__WHAT IS NEEDED__: In the records below, find the line with "Gotrade dengan", then retype it and every following line exactly, stopping after the line with "Всероссийская федерация мас-рестлинга". Leave the pictures out.

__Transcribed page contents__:

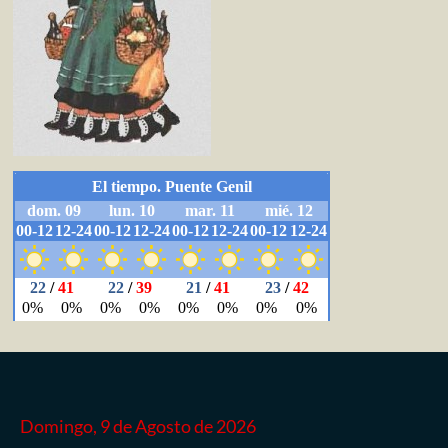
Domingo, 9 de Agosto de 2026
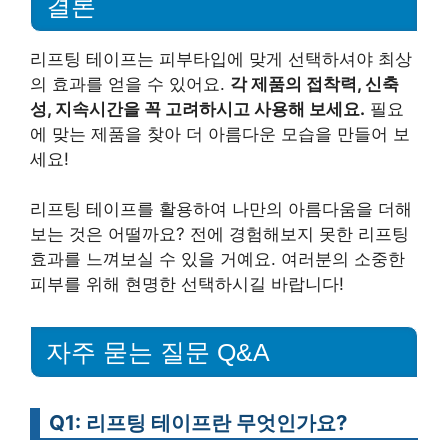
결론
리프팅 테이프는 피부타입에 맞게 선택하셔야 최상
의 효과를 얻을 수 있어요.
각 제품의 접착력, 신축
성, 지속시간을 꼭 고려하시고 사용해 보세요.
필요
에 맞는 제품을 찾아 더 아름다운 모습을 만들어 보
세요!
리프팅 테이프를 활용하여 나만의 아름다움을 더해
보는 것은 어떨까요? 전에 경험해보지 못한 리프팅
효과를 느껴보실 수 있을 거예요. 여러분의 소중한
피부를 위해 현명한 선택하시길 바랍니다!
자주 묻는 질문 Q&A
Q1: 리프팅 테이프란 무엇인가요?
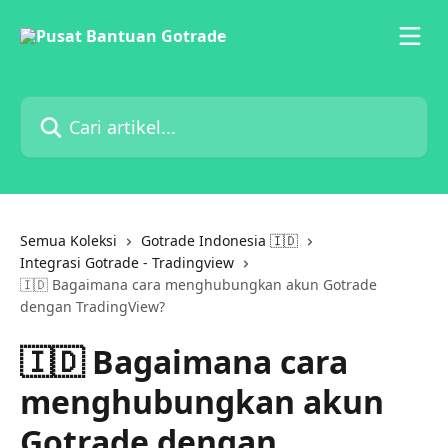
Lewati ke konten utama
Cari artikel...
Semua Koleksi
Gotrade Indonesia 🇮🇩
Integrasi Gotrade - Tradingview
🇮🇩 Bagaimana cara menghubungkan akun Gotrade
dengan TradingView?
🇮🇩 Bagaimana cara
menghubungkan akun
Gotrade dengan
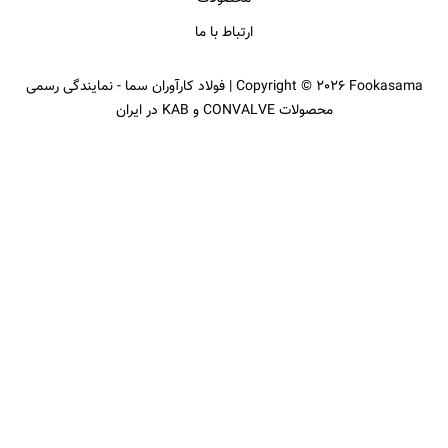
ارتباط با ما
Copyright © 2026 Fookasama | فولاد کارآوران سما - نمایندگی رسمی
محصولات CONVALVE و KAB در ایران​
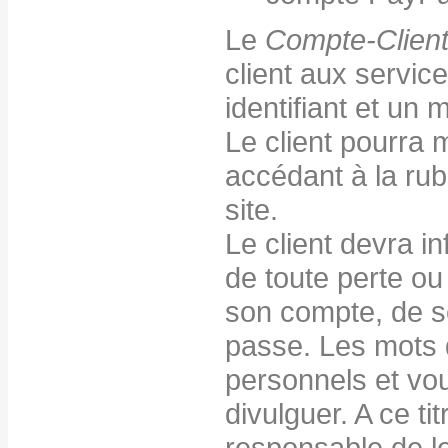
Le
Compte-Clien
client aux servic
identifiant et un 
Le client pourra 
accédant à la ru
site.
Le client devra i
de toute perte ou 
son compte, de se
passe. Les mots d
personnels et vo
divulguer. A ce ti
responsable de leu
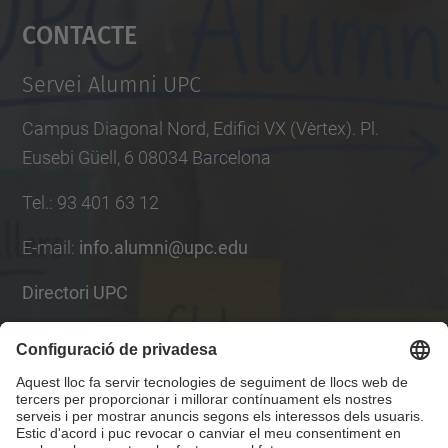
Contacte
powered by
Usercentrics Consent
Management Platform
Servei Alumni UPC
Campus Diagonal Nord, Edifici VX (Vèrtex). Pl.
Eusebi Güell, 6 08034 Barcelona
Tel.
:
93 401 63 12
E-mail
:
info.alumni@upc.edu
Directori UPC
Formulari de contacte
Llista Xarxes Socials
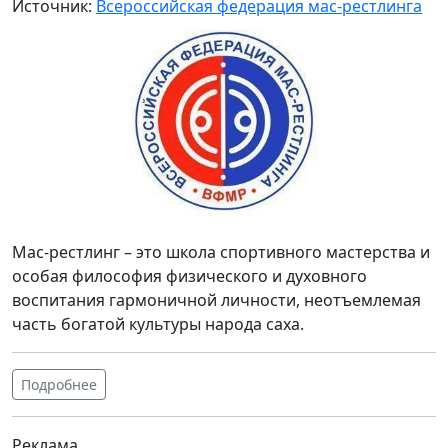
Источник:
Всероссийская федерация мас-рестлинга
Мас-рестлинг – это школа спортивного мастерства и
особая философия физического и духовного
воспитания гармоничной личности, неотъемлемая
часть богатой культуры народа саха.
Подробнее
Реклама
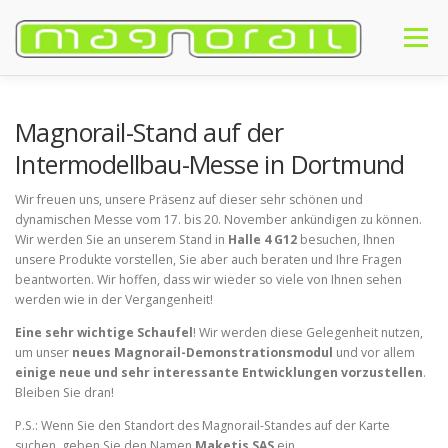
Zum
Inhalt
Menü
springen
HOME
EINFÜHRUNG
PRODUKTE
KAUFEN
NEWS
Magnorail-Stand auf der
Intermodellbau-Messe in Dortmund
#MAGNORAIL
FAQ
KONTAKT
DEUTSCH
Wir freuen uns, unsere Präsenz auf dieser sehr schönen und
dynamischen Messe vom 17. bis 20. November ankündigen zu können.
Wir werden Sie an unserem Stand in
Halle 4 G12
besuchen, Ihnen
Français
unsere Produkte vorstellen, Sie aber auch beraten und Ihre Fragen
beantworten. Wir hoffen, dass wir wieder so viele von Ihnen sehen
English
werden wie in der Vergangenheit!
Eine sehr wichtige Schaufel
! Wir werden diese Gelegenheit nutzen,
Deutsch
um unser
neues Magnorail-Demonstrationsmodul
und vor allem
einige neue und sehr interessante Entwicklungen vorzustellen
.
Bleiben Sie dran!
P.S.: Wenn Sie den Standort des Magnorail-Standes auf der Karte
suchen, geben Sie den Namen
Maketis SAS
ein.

---

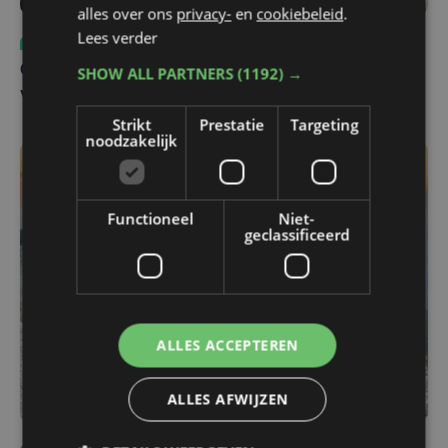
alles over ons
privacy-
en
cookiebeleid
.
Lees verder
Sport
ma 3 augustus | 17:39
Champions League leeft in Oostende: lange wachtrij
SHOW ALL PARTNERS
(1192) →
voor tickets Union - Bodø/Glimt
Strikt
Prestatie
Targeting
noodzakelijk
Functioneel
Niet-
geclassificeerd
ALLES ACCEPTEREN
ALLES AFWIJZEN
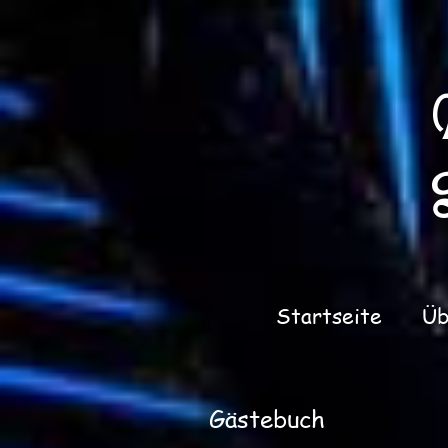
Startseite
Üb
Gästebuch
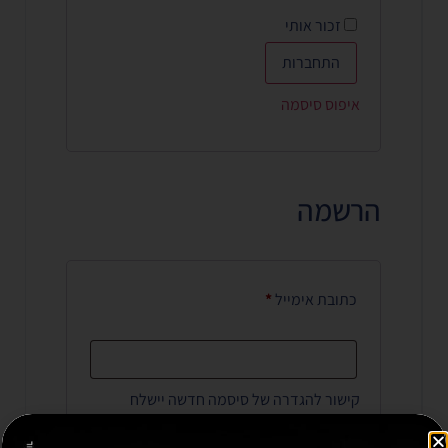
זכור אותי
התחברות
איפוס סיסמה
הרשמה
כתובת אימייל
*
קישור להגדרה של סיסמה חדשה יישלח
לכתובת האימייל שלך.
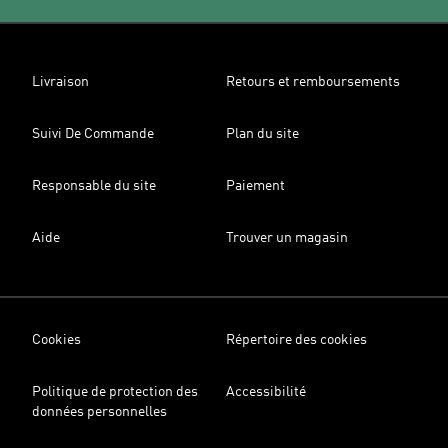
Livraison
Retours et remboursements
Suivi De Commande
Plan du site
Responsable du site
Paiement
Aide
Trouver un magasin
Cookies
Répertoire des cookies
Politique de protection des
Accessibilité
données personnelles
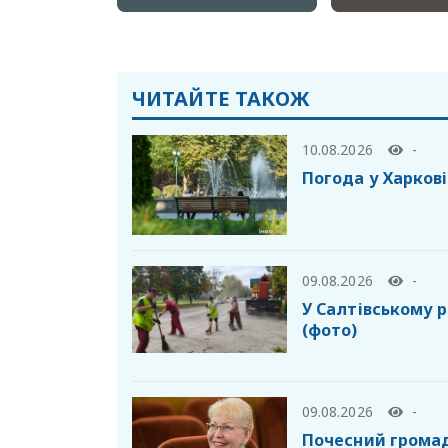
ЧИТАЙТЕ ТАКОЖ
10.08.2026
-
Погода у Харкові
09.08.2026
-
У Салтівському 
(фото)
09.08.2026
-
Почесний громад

--

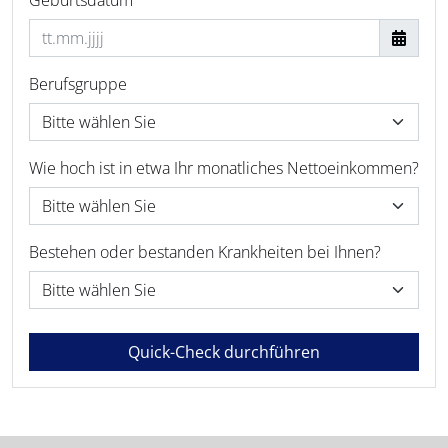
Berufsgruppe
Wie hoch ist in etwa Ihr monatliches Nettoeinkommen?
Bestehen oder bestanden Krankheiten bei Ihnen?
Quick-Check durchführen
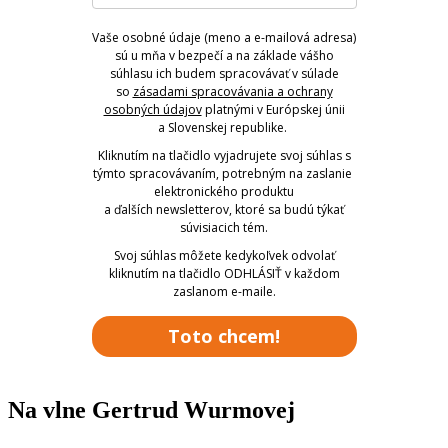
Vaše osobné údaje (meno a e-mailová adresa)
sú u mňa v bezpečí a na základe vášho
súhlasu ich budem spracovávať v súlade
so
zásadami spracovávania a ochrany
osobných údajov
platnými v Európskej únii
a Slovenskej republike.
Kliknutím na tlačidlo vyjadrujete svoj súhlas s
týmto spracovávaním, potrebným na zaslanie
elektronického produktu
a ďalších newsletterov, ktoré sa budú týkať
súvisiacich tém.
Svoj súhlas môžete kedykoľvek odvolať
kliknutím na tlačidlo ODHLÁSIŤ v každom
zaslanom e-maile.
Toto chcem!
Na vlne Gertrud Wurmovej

__ANSWER FOR THIS EXERCISE__:
Gotrade dengan
ارتباط با ما
Copyright © 2026 Fookasama | فولاد کارآوران سما - نمایندگی رسمی
محصولات CONVALVE و KAB در ایران​
Le
Compte-Clien
client aux servic
identifiant et un 
Le client pourra 
accédant à la ru
site.
Le client devra i
de toute perte ou 
son compte, de se
passe. Les mots d
personnels et vo
divulguer. A ce ti
responsable de leu
Contacte
powered by
Usercentrics Consent
Management Platform
Servei Alumni UPC
Campus Diagonal Nord, Edifici VX (Vèrtex). Pl.
Eusebi Güell, 6 08034 Barcelona
Tel.
:
93 401 63 12
E-mail
:
info.alumni@upc.edu
Directori UPC
Formulari de contacte
Llista Xarxes Socials
Источник:
Всероссийская федерация мас-рестлинга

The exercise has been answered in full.